(Page-level text extractions)
_ _ _ _ _
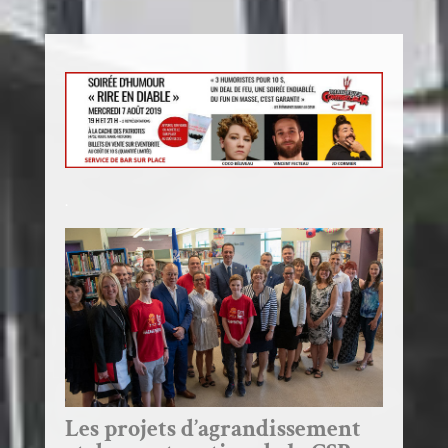
.
Les projets d’agrandissement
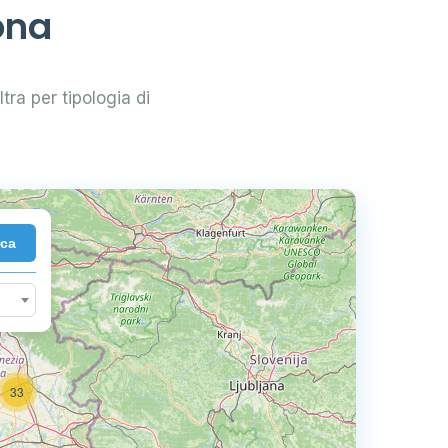
ona
ltra per tipologia di
rca
33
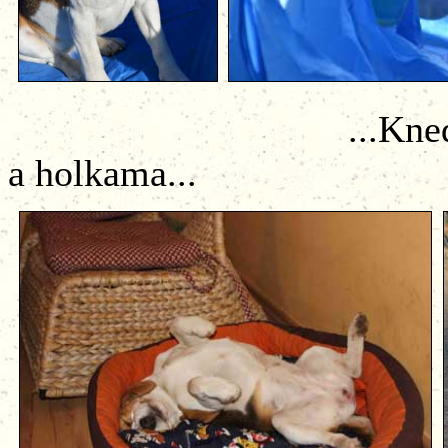
...Knedlo si užívá
a holkama...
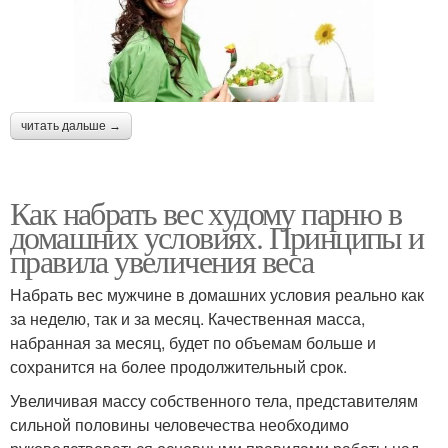
читать дальше →
Как набрать вес худому парню в
домашних условиях. Принципы и
правила увеличения веса
Набрать вес мужчине в домашних условия реально как
за неделю, так и за месяц. Качественная масса,
набранная за месяц, будет по объемам больше и
сохранится на более продолжительный срок.
Увеличивая массу собственного тела, представителям
сильной половины человечества необходимо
_ _ _ _ _
* [What you have to do]: Only the lines with "месяц" are needed; find them in the records and copy each one.

* [Task output]:
за неделю, так и за месяц. Качественная масса,
набранная за месяц, будет по объемам больше и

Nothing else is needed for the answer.